Leaders play a central role in:
- setting priorities and direction
- allocating resources
- building accountability across teams
- supporting compliance readiness
- communicating the importance of sustainability internally and externally.
The Ecoefficiency Group specifically highlights support for board-level understanding of sustainability obligations, operational readiness for reporting frameworks, integration of environmental goals into governance, and staff engagement in sustainability strategies.
Without visible leadership support, sustainability efforts can become fragmented, inconsistent or difficult to maintain.
Practical areas covered in sustainability and ESG training
Useful training programmes usually go beyond broad awareness. They help organisations connect learning with action.
Depending on the business, training may address:
- climate risk and resilience
- sustainability obligations and reporting readiness
- energy, water and waste efficiency
- environmental performance improvement
- governance and accountability
- sustainability strategy implementation
- staff engagement and practical behaviour change.
TEG’s training and advisory expertise spans areas including energy, water and waste efficiency, carbon accounting, climate risk and ESG advisory, with delivery available through custom workshops and online modules tailored to business needs.

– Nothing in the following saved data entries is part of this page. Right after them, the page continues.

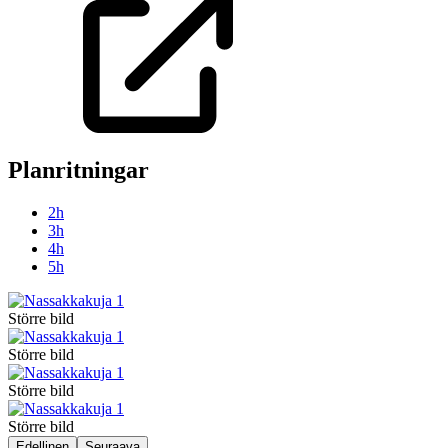
Planritningar
2h
3h
4h
5h
Större bild
Större bild
Större bild
Större bild
Edellinen
Seuraava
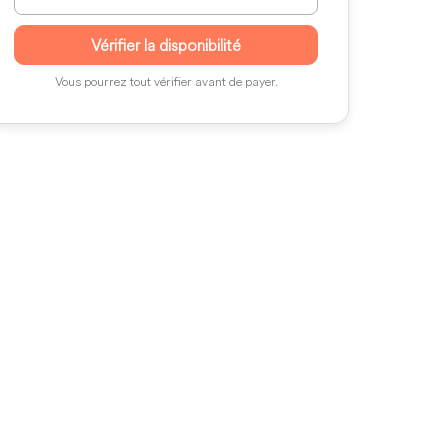
Vérifier la disponibilité
Vous pourrez tout vérifier avant de payer.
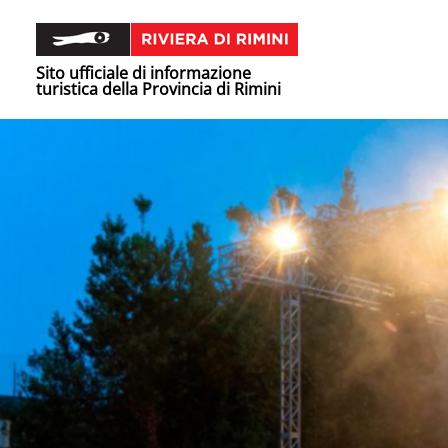
Sito ufficiale di informazione
turistica della Provincia di Rimini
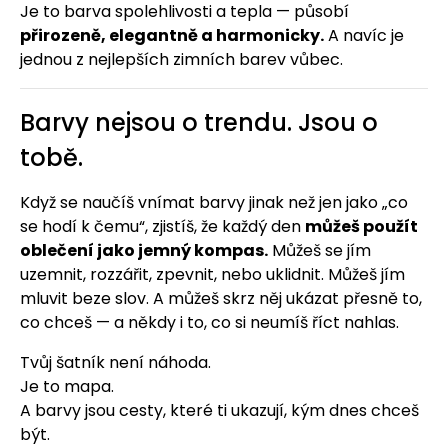
Je to barva spolehlivosti a tepla — působí
přirozeně, elegantně a harmonicky.
A navíc je
jednou z nejlepších zimních barev vůbec.
Barvy nejsou o trendu. Jsou o
tobě.
Když se naučíš vnímat barvy jinak než jen jako „co
se hodí k čemu“, zjistíš, že každý den
můžeš použít
oblečení jako jemný kompas.
Můžeš se jím
uzemnit, rozzářit, zpevnit, nebo uklidnit. Můžeš jím
mluvit beze slov. A můžeš skrz něj ukázat přesně to,
co chceš — a někdy i to, co si neumíš říct nahlas.
Tvůj šatník není náhoda.
Je to mapa.
A barvy jsou cesty, které ti ukazují, kým dnes chceš
být.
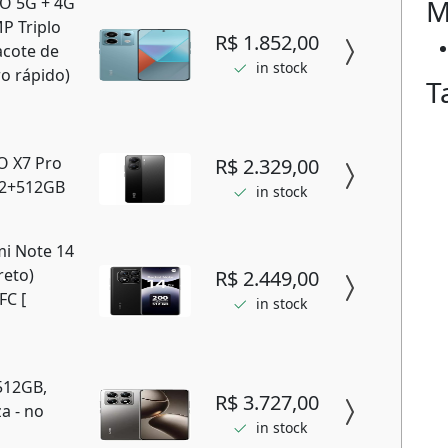
M
RO 5G + 4G
P Triplo
R$ 1.852,00
Pacote de
in stock
o rápido)
T
O X7 Pro
R$ 2.329,00
12+512GB
in stock
i Note 14
reto)
R$ 2.449,00
C [
in stock
512GB,
R$ 3.727,00
a - no
in stock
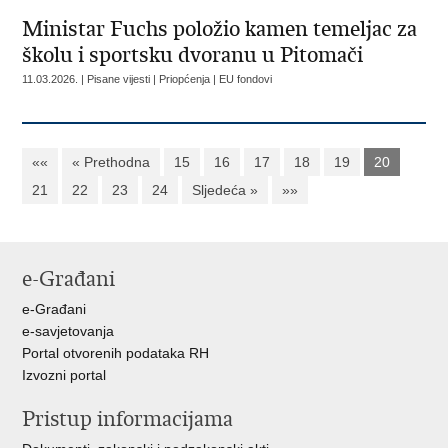
Ministar Fuchs položio kamen temeljac za
školu i sportsku dvoranu u Pitomači
11.03.2026. | Pisane vijesti | Priopćenja | EU fondovi
««
« Prethodna
15
16
17
18
19
20
21
22
23
24
Sljedeća »
»»
e-Građani
e-Građani
e-savjetovanja
Portal otvorenih podataka RH
Izvozni portal
Pristup informacijama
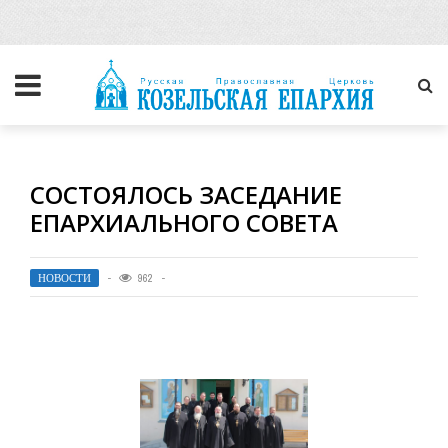
СОСТОЯЛОСЬ ЗАСЕДАНИЕ
ЕПАРХИАЛЬНОГО СОВЕТА
НОВОСТИ
962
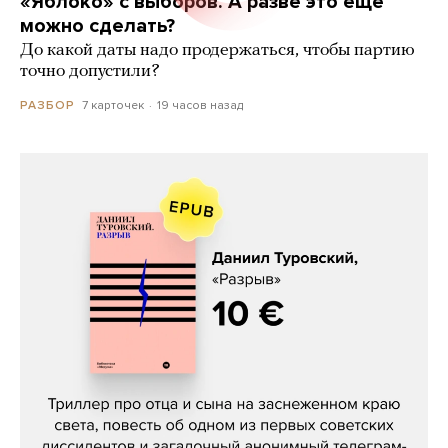
«Яблоко» с выборов. А разве это еще
можно сделать?
До какой даты надо продержаться, чтобы партию
точно допустили?
7 карточек
19 часов назад
РАЗБОР
Даниил Туровский, «Разрыв»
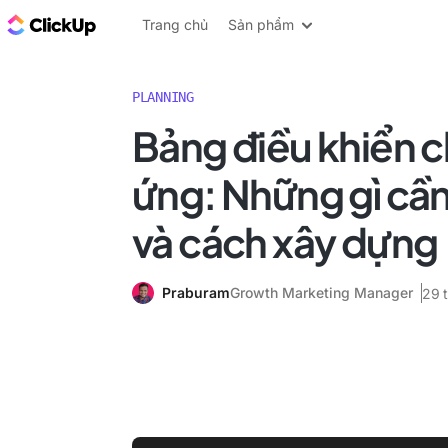
ClickUp Blog
Trang chủ
Sản phẩm
PLANNING
Bảng điều khiển 
ứng: Những gì cần
và cách xây dựng
Praburam
Growth Marketing Manager
29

How The Ecoefficiency Group can support organisations
Many organisations understand that sustainability is important, but struggle to turn complex requirements into practical action. This is where experienced guidance can make a meaningful difference.
The Ecoefficiency Group delivers structured, results-focused sustainability training programmes designed to build practical skills and organisational capability. Their training is tailored to suit sectors, industries and business needs, and can be delivered through in-person or online workshops as well as self-paced modules.

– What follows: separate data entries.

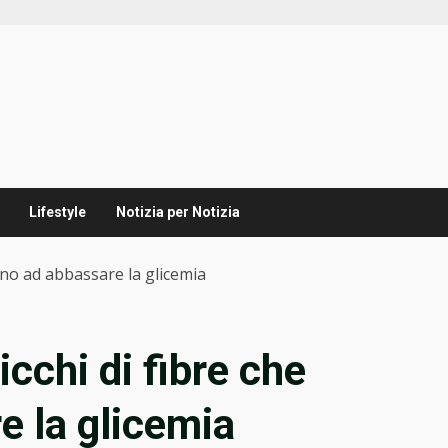
Lifestyle
Notizia per Notizia
tano ad abbassare la glicemia
icchi di fibre che
e la glicemia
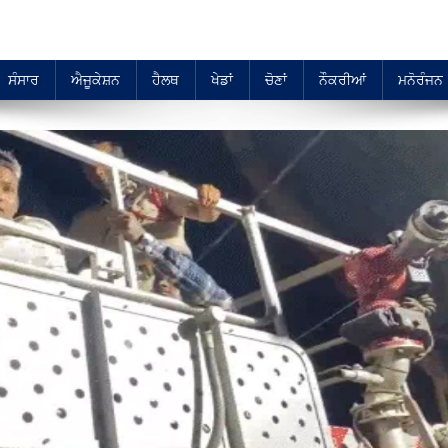
ਸੰਸਾਰ
ਐਜੂਕੇਸ਼ਨ
ਹੈਲਥ
ਖੇਡਾਂ
ਚੋਣਾਂ
ਨੌਕਰੀਆਂ
ਮਨੋਰੰਜਨ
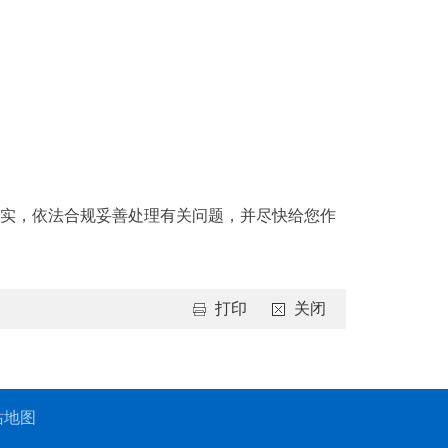
核实，依法合规妥善处理有关问题，并尽快给您作
打印
关闭
站地图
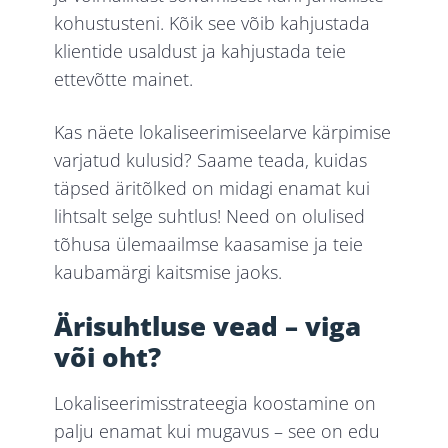
kohustusteni. Kõik see võib kahjustada
klientide usaldust ja kahjustada teie
ettevõtte mainet.
Kas näete lokaliseerimiseelarve kärpimise
varjatud kulusid? Saame teada, kuidas
täpsed äritõlked on midagi enamat kui
lihtsalt selge suhtlus! Need on olulised
tõhusa ülemaailmse kaasamise ja teie
kaubamärgi kaitsmise jaoks.
Ärisuhtluse vead – viga
või oht?
Lokaliseerimisstrateegia koostamine on
palju enamat kui mugavus – see on edu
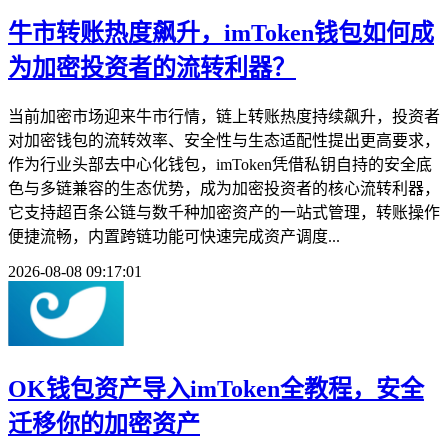
牛市转账热度飙升，imToken钱包如何成
为加密投资者的流转利器？
当前加密市场迎来牛市行情，链上转账热度持续飙升，投资者
对加密钱包的流转效率、安全性与生态适配性提出更高要求，
作为行业头部去中心化钱包，imToken凭借私钥自持的安全底
色与多链兼容的生态优势，成为加密投资者的核心流转利器，
它支持超百条公链与数千种加密资产的一站式管理，转账操作
便捷流畅，内置跨链功能可快速完成资产调度...
2026-08-08 09:17:01
OK钱包资产导入imToken全教程，安全
迁移你的加密资产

What makes this especially valuable is the practical focus. TEG’s training is built around real-world application rather than generic theory, helping organisations link sustainability learning to operational performance, legislation, industry-specific challenges and strategic priorities. Sector-specific case studies are used to highlight key features and provide practical examples of how similar organisations approach sustainability. .
Beyond training, TEG also offers broader advisory support that can help organisations apply what they have learned through strategy development, climate risk assessment, sustainability reporting and related implementation support. This creates a stronger bridge between learning and long-term progress.

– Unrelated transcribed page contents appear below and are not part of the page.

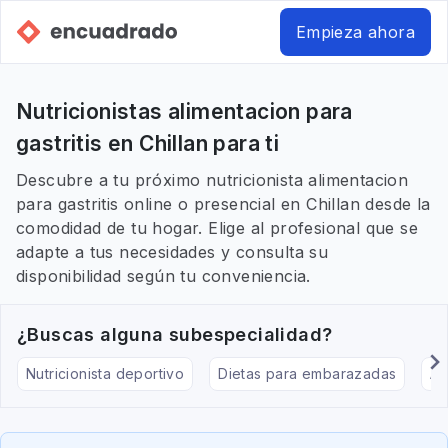
Empieza ahora
Nutricionistas alimentacion para
gastritis en Chillan para ti
Descubre a tu próximo nutricionista alimentacion
para gastritis online o presencial en Chillan desde la
comodidad de tu hogar. Elige al profesional que se
adapte a tus necesidades y consulta su
disponibilidad según tu conveniencia.
¿Buscas alguna subespecialidad?
Nutricionista deportivo
Dietas para embarazadas
Al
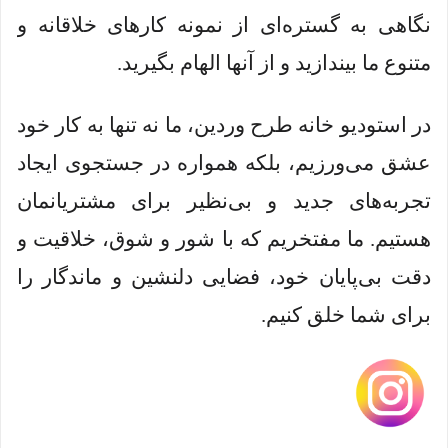
نگاهی به گستره‌ای از نمونه کارهای خلاقانه و
متنوع ما بیندازید و از آنها الهام بگیرید.
در استودیو خانه طرح وردین، ما نه تنها به کار خود
عشق می‌ورزیم، بلکه همواره در جستجوی ایجاد
تجربه‌های جدید و بی‌نظیر برای مشتریانمان
هستیم. ما مفتخریم که با شور و شوق، خلاقیت و
دقت بی‌پایان خود، فضایی دلنشین و ماندگار را
برای شما خلق کنیم.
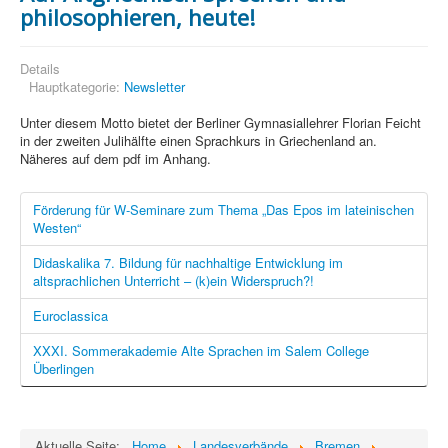
philosophieren, heute!
Details
Hauptkategorie:
Newsletter
Unter diesem Motto bietet der Berliner Gymnasiallehrer Florian Feicht
in der zweiten Julihälfte einen Sprachkurs in Griechenland an.
Näheres auf dem pdf im Anhang.
Förderung für W-Seminare zum Thema „Das Epos im lateinischen
Westen“
Didaskalika 7. Bildung für nachhaltige Entwicklung im
altsprachlichen Unterricht – (k)ein Widerspruch?!
Euroclassica
XXXI. Sommerakademie Alte Sprachen im Salem College
Überlingen
Aktuelle Seite:
Home
Landesverbände
Bremen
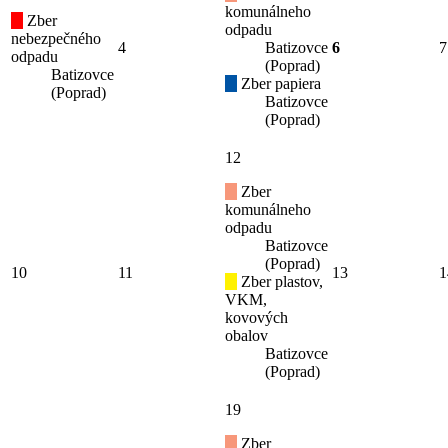
komunálneho
Zber
odpadu
nebezpečného
4
Batizovce
6
7
odpadu
(Poprad)
Batizovce
Zber papiera
(Poprad)
Batizovce
(Poprad)
12
Zber
komunálneho
odpadu
Batizovce
(Poprad)
10
11
13
1
Zber plastov,
VKM,
kovových
obalov
Batizovce
(Poprad)
19
Zber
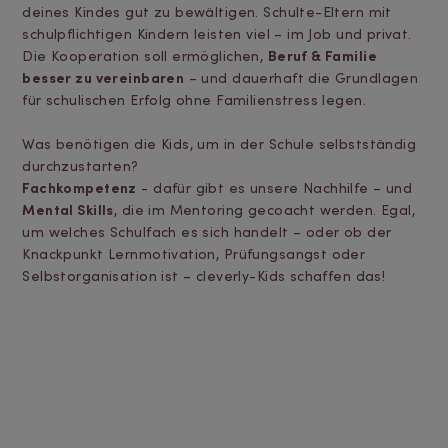
deines Kindes gut zu bewältigen. Schulte-Eltern mit
schulpflichtigen Kindern leisten viel – im Job und privat.
Die Kooperation soll ermöglichen,
Beruf & Familie
besser zu vereinbaren
– und dauerhaft die Grundlagen
für schulischen Erfolg ohne Familienstress legen.
Was benötigen die Kids, um in der Schule selbstständig
durchzustarten?
Fachkompetenz
- dafür gibt es unsere Nachhilfe – und
Mental Skills
, die im Mentoring gecoacht werden. Egal,
um welches Schulfach es sich handelt – oder ob der
Knackpunkt Lernmotivation, Prüfungsangst oder
Selbstorganisation ist – cleverly-Kids schaffen das!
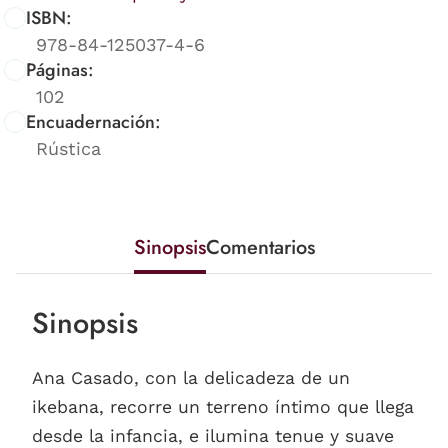
ISBN:
978-84-125037-4-6
Páginas:
102
Encuadernación:
Rústica
Sinopsis
Comentarios
Sinopsis
Ana Casado, con la delicadeza de un
ikebana, recorre un terreno íntimo que llega
desde la infancia, e ilumina tenue y suave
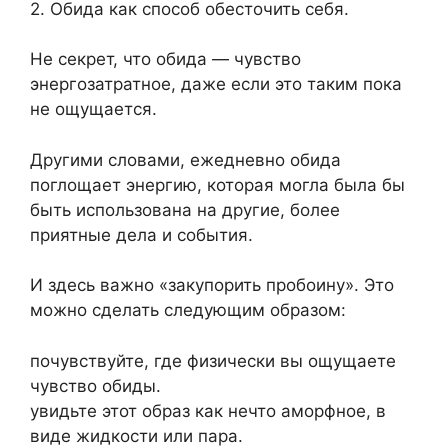
2. Обида как способ обесточить себя.
Не секрет, что обида — чувство
энергозатратное, даже если это таким пока
не ощущается.
Другими словами, ежедневно обида
поглощает энергию, которая могла была бы
быть использована на другие, более
приятные дела и события.
И здесь важно «закупорить пробоину». Это
можно сделать следующим образом:
почувствуйте, где физически вы ощущаете
чувство обиды.
увидьте этот образ как нечто аморфное, в
виде жидкости или пара.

Building a culture of sustainability
Training should not be seen as a one-off exercise. It is most effective when it becomes part of a broader commitment to continuous improvement.
Organisations that invest in sustainability capability are often better placed to:
- respond to changing regulations and stakeholder expectations
- improve internal understanding and accountability
- identify opportunities for innovation and efficiency
- strengthen trust and credibility
- embed sustainability into everyday operations.
A well-informed workforce can help turn sustainability from a goal on paper into a practical and lasting part of business performance.
Conclusion
Sustainability /ESG training is essential for organisations that want to remain capable, credible and resilient in a changing business environment. It gives staff and leaders the knowledge they need to understand their responsibilities, make better decisions, and contribute to measurable progress.
As regulatory expectations evolve and stakeholder scrutiny increases, building internal capability is no longer a nice-to-have. It is a practical step that supports stronger governance, better reporting readiness and more effective implementation.
With the right training approach, sustainability becomes more than a policy or reporting exercise. It becomes part of how an organisation thinks, operates and grows.